Kevin Williamson writes Welcome to the Paradise of the Real in The National Review Online.  It is a bit long but quite worthy of the time to read it in its entirety.

Excerpts:

The farther away we move from the physical economy into the manipulation of symbols through public policy, the more progressive ideas make apparent sense. And symbolism is more comfortable for progressives in general, owing to a disinclination to literally get their hands dirty. There is, for example, no environmentally clean way to produce energy, and the really productive ways of producing energy — like fracking for gas in Pennsylvania — give them the fantods. There is no environmentally clean way to build a man a house, either, or provide him with clean drinking water, or to heat that house, or to grow a crop of wheat, or to make that wheat into bread. If you think you can have health care and electric cars without steel mills and oil refineries, you are mistaken. But actually expanding physical production within our own political boundaries, for instance by building more pipelines to connect petroleum producers with petroleum refiners, scandalizes the progressives. Every smokestack is another Barad-dûr to them — even as they bemoan the loss of “good factory jobs,” the largely mythical former prevalence of which provided their political forebears with a deep bucket of solutions to throw at the problem of potentially bumptious poor people. They detest the economic use of undeveloped lands, whether for energy or timber or grazing cattle — as though beef comes from Trader Joe’s. They refuse to understand that if you want more oranges and apples, you have to plant some trees — maybe even cutting down some other trees to make room for them, or, angels and ministers of grace defend us, harassing a tortoise in the process.

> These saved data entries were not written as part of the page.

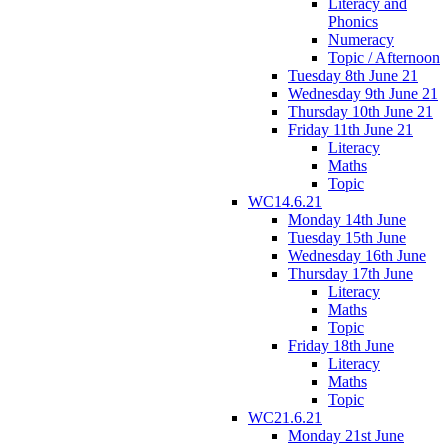
Literacy and
Phonics
Numeracy
Topic / Afternoon
Tuesday 8th June 21
Wednesday 9th June 21
Thursday 10th June 21
Friday 11th June 21
Literacy
Maths
Topic
WC14.6.21
Monday 14th June
Tuesday 15th June
Wednesday 16th June
Thursday 17th June
Literacy
Maths
Topic
Friday 18th June
Literacy
Maths
Topic
WC21.6.21
Monday 21st June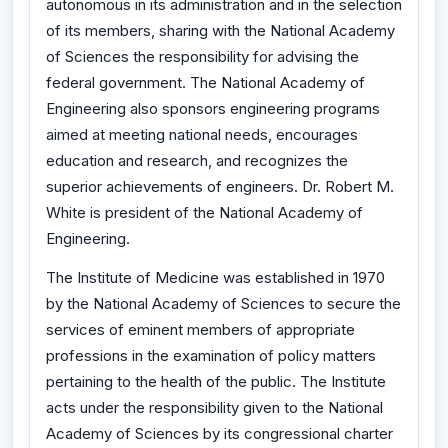
autonomous in its administration and in the selection
of its members, sharing with the National Academy
of Sciences the responsibility for advising the
federal government. The National Academy of
Engineering also sponsors engineering programs
aimed at meeting national needs, encourages
education and research, and recognizes the
superior achievements of engineers. Dr. Robert M.
White is president of the National Academy of
Engineering.
The Institute of Medicine was established in 1970
by the National Academy of Sciences to secure the
services of eminent members of appropriate
professions in the examination of policy matters
pertaining to the health of the public. The Institute
acts under the responsibility given to the National
Academy of Sciences by its congressional charter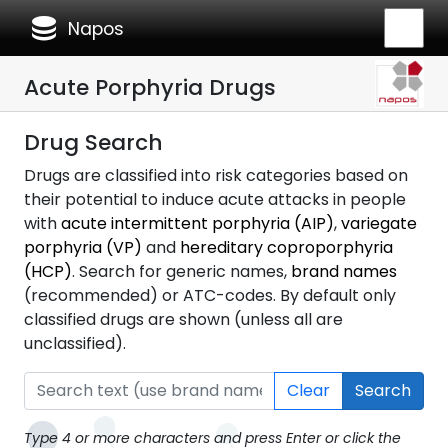
database
Napos
Acute Porphyria Drugs
Drug Search
Drugs are classified into risk categories based on
their potential to induce acute attacks in people
with
acute intermittent porphyria (AIP)
,
variegate
porphyria (VP)
and
hereditary coproporphyria
(HCP)
. Search for generic names,
brand names
(recommended) or ATC-codes. By default only
classified drugs are shown (unless all are
unclassified).
Clear
Search
Type 4 or more characters and press Enter or click the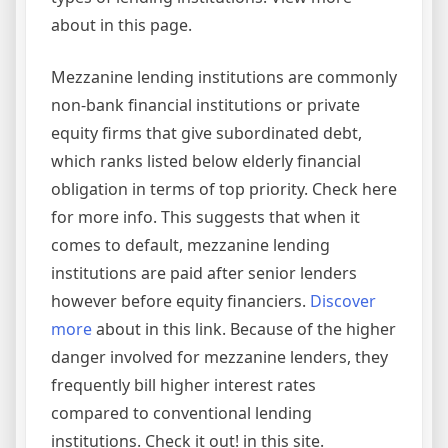
about in this page.
Mezzanine lending institutions are commonly
non-bank financial institutions or private
equity firms that give subordinated debt,
which ranks listed below elderly financial
obligation in terms of top priority. Check here
for more info. This suggests that when it
comes to default, mezzanine lending
institutions are paid after senior lenders
however before equity financiers.
Discover
more
about in this link. Because of the higher
danger involved for mezzanine lenders, they
frequently bill higher interest rates
compared to conventional lending
institutions. Check it out! in this site.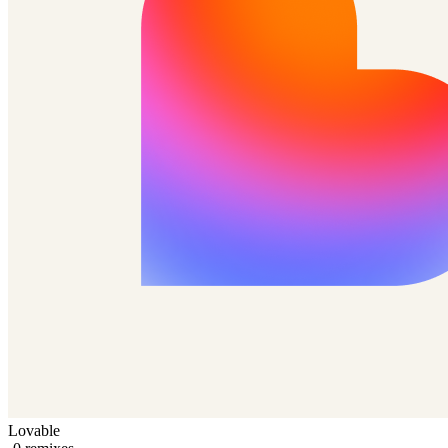
Lovable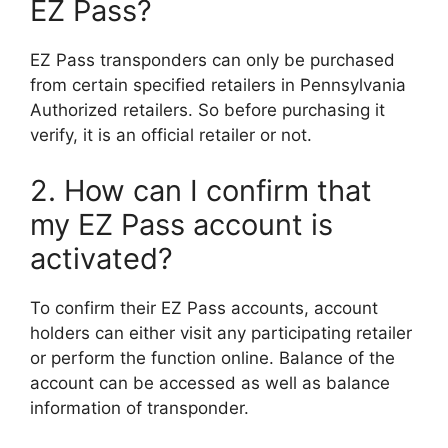
EZ Pass?
EZ Pass transponders can only be purchased
from certain specified retailers in Pennsylvania
Authorized retailers. So before purchasing it
verify, it is an official retailer or not.
2. How can I confirm that
my EZ Pass account is
activated?
To confirm their EZ Pass accounts, account
holders can either visit any participating retailer
or perform the function online. Balance of the
account can be accessed as well as balance
information of transponder.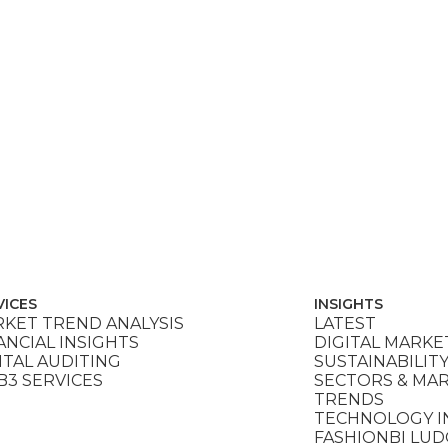
VICES
INSIGHTS
KET TREND ANALYSIS
LATEST
ANCIAL INSIGHTS
DIGITAL MARKE
ITAL AUDITING
SUSTAINABILIT
3 SERVICES
SECTORS & MA
TRENDS
TECHNOLOGY I
FASHIONBI LU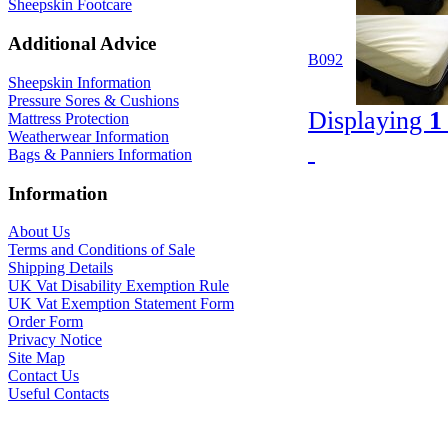
Sheepskin Footcare
Additional Advice
B092
Sheepskin Information
Pressure Sores & Cushions
Displaying
1
Mattress Protection
Weatherwear Information
Bags & Panniers Information
Information
About Us
Terms and Conditions of Sale
Shipping Details
UK Vat Disability Exemption Rule
UK Vat Exemption Statement Form
Order Form
Privacy Notice
Site Map
Contact Us
Useful Contacts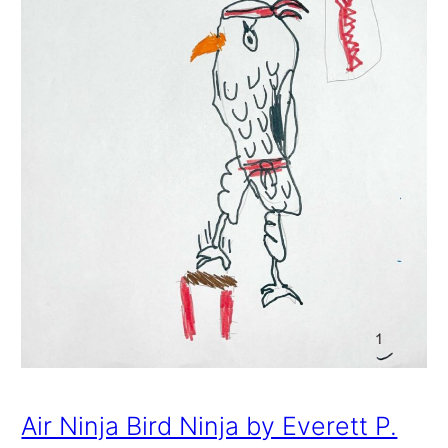
Air Ninja Bird Ninja by Everett P.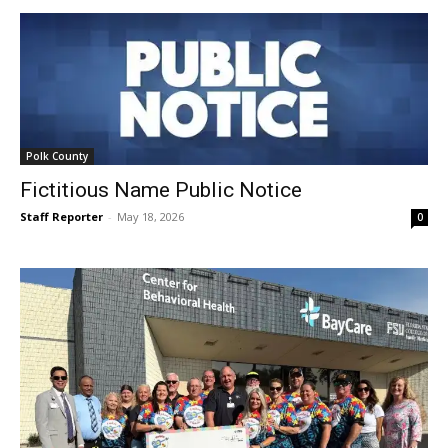
Polk County
Fictitious Name Public Notice
Staff Reporter
-
May 18, 2026
0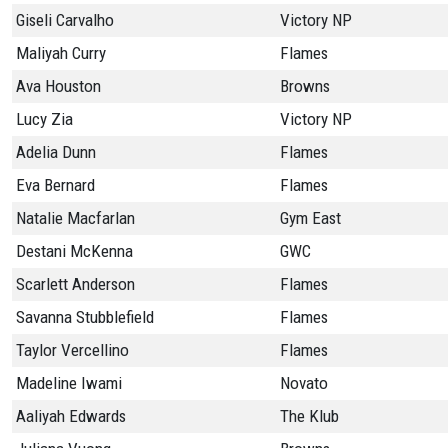
Giseli Carvalho
Victory NP
Maliyah Curry
Flames
Ava Houston
Browns
Lucy Zia
Victory NP
Adelia Dunn
Flames
Eva Bernard
Flames
Natalie Macfarlan
Gym East
Destani McKenna
GWC
Scarlett Anderson
Flames
Savanna Stubblefield
Flames
Taylor Vercellino
Flames
Madeline Iwami
Novato
Aaliyah Edwards
The Klub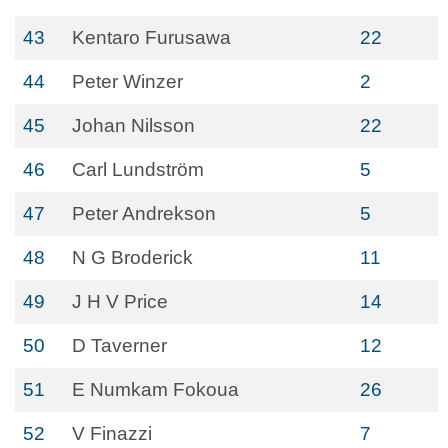
43
Kentaro Furusawa
22
44
Peter Winzer
2
45
Johan Nilsson
22
46
Carl Lundström
5
47
Peter Andrekson
5
48
N G Broderick
11
49
J H V Price
14
50
D Taverner
12
51
E Numkam Fokoua
26
52
V Finazzi
7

Though there are many exceptions, the closer a man’s occupation takes him to the physical economy, the more skeptical he is of progressive central-planning ambitions. You do not meet a great many left-wing corn farmers, copper-mine operators, oil drillers, or house builders. You do meet a fair number of progressives on Wall Street and Silicon Valley and on the campus of Harvard utterly failing to teach the likes of Mr. Carrillo the fundamentals of economics, prose composition, or anything else. Follow that road to its terminus and you end up at the place in which the secret to national prosperity appears, self-evidently, to be stimulating demand, as though the nation could grow wealthier by wanting more rather than by making more, as though we could consume that which has not been produced.